One other threat has now arisen for ISPs looking to be home security experts: lawsuits.

One couple is suing Comcast after the company’s home security platform failed to detect intruders who broke into their home and attempted to sever the arms and legs of their son for fun (seriously).

One month later, police say two men were on a thrill mission to kill. They broke into the Rawats’ basement window and ripped their 18-year-old son from his bed and tortured him, trying to cut off his arm and leg.

"He was full of blood from head to toe, with gashes," said Rawat. "He was in the worst situation possible that a mother wants to see her child in."

But what gnaws at this mother’s memory: the security system, she says, failed them.

The report notes Comcast didn’t install motion detectors on the basement window, promising the couple their home was now "intruder proof."

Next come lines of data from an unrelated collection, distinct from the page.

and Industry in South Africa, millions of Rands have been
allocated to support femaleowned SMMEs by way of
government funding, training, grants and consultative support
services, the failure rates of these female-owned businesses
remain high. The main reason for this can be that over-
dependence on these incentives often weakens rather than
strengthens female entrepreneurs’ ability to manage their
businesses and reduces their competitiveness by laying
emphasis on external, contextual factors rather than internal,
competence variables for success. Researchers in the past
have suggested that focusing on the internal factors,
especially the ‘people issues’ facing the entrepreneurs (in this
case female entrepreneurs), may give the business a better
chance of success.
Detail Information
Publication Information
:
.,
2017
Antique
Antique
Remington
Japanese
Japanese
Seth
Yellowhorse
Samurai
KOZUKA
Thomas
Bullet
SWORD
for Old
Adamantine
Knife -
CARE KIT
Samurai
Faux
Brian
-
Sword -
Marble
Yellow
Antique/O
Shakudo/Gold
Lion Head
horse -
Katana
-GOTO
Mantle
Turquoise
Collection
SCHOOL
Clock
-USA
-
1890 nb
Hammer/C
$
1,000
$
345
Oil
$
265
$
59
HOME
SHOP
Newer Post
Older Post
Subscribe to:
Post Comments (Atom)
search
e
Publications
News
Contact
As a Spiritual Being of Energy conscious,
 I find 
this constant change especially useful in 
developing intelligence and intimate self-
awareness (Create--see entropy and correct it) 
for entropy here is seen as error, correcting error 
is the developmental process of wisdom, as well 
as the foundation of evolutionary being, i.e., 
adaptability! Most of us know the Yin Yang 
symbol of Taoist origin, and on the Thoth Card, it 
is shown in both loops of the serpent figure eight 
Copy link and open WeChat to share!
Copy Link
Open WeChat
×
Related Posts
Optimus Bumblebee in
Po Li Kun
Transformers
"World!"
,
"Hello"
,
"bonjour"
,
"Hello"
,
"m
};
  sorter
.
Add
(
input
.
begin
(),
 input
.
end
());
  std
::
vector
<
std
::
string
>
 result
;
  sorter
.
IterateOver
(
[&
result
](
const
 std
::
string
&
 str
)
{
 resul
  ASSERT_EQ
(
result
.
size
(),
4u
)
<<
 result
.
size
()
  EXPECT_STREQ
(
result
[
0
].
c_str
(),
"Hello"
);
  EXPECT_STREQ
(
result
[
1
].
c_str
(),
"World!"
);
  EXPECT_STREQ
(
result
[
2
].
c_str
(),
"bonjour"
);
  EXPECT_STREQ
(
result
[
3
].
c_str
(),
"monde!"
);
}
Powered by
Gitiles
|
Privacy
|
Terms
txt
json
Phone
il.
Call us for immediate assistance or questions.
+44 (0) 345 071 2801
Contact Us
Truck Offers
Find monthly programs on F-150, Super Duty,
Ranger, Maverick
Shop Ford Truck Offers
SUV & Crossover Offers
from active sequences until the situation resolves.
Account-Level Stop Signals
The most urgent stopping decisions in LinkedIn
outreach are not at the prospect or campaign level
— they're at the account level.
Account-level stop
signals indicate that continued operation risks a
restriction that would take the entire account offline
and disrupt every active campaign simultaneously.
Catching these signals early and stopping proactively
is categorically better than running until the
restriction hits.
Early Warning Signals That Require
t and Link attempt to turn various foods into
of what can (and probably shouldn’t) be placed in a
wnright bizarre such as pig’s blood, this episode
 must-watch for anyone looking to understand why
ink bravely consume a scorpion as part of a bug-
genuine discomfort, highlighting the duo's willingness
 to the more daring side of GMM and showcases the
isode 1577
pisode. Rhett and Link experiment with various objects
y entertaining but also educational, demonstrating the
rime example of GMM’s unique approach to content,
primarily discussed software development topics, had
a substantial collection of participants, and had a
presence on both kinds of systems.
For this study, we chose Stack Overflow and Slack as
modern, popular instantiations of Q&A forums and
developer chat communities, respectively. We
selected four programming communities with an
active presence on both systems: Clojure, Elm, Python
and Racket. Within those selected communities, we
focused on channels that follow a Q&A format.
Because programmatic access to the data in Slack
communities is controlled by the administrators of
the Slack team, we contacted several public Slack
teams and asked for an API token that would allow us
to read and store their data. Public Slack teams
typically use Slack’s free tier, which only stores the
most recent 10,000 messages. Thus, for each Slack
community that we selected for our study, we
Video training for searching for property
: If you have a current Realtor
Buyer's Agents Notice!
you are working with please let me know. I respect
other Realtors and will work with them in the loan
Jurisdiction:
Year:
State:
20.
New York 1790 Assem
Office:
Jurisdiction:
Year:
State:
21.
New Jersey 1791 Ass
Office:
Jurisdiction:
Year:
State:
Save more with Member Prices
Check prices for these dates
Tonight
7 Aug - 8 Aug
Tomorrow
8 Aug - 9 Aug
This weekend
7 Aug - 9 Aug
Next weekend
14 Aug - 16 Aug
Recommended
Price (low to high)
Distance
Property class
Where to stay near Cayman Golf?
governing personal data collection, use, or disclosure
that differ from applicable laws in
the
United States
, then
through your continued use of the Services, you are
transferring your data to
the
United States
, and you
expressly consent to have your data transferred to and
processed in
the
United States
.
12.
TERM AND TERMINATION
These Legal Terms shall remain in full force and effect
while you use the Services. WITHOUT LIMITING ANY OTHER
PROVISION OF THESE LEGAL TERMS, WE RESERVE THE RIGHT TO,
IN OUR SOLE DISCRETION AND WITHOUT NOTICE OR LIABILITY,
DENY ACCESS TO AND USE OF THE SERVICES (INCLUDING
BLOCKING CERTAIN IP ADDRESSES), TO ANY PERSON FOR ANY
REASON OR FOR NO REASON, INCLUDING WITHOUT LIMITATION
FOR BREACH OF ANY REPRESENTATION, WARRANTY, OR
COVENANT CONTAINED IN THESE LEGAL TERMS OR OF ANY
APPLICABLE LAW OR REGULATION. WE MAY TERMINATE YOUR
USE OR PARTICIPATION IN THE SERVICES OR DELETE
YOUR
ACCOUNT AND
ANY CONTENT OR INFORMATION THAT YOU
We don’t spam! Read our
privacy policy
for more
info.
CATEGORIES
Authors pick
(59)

Like other security firms, Comcast’s contract with security and automation users has users waive all Comcast liability for failed systems, something the couple’s now going to test in court.

Comcast Xfinity Home Security isn’t cheap. In addition to a $30 to $40 per month fee depending on your features, the service features a very steep early termination fee: $770 for the basic service, and $1100 for the Premier service.

You’ll also have to pay an activation fee (which Comcast is waiving for new markets), and an installation charge of between $200 & $300.

Comcast’s security and home automation platform already made the news after a couple recently complained when they realized the service hasn’t been working for seven years.

While the couple is obviously at fault for not paying attention, Comcast’s also at fault for continuing to bill those users that entire period without adequately ensuring the system was working.